The next step was to identify driving forces, which would help achieve the objectives, and restrictive forces, which could represent an obstacle.

Among the driving forces, we found:

  • Managers with a good perception of the utility of having unified and online information 
  • Strong results orientation
  • Teams that managed processes with agility

 

And some of the restrictive forces were:

  • A context of intense change and strong geographic expansion, product of a new business strategy
  • Continuous operation level with high geographical dispersion

Step 6: We defined the plan

 

Based on the analysis, we defined the pillars of change, which would be the main axes of action.

Some we can mention:

  • Define a unique and integrated vision in the Directors Committee, and share it actively and continuously with the rest of the organization 
  • Design recognitions and actions to reinforce desired behaviors
  • Systematic communication and training to achieve the development of skills and facilitate the adoption of the tool

 

The activities to be carried out, as well as their schedules, were reflected in a Change Management Gantt that was organized in the same stages of the SAP Project (Preparation, Exploration, Execution, Deployment, and Launch). This ensured total alignment and calibration with the project.

Step 7: We learned in an agile way

 

The entire project was permanently tested and monitored, and the plan improved continuously and iteratively.

These were some of the techniques we used:

  • Cultural and technical indicators monitored
  • Learning sessions at the end of each stage, to determine what needed to be adjusted, repeated or not done in the next phase
  • Focus groups with key users
  • Results of training actions tracked

Step 8: We secured the sustainability of the change

 

Our accompaniment ended thirty days after each implementation. In 2018, the system was implemented in the Subsidiaries of Bolivia and Uruguay, and in October 2019, in the 2 plants that Biogenesis Bagó has in Argentina.
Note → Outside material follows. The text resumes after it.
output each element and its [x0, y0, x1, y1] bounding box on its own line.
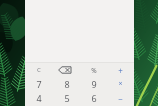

The project lasted a little over 2 years, divided into 2 phases, and impacted more than 500 people from different areas and locations.

This post-launch period helped to understand the degree of adherence to the new process and thus ensure the sustainability of established practices.

The success of the Change Management process was undeniable:

  • The schedule was met and the releases were made successfully on the planned dates
  • The expected economic budget was met
  • 100% of end-users operated the system in the way they were trained to, and the adoption of functionalities was high
  • The action of the Crisis Committee was not necessary
  • The participation, motivation, and commitment of the Project Team was more than significant and this was recognized by the company’s Management

Final words

 

Transforming implies a very strong process of unlearning and learning the new.

Change Management generates conversational spaces that facilitate the maturation of ideas, negotiations and agreements, and the construction of a new way of doing that is shared and validated by all the people involved.

It helps anticipate risks with an impact on people and facilitates action plans to mitigate them.

And, fundamentally, it ensures that impacted teams understand the change, know what to do, how to do it and why it is worth doing. As a result, on the day of the implementation of a project, we can celebrate a new achievement all together.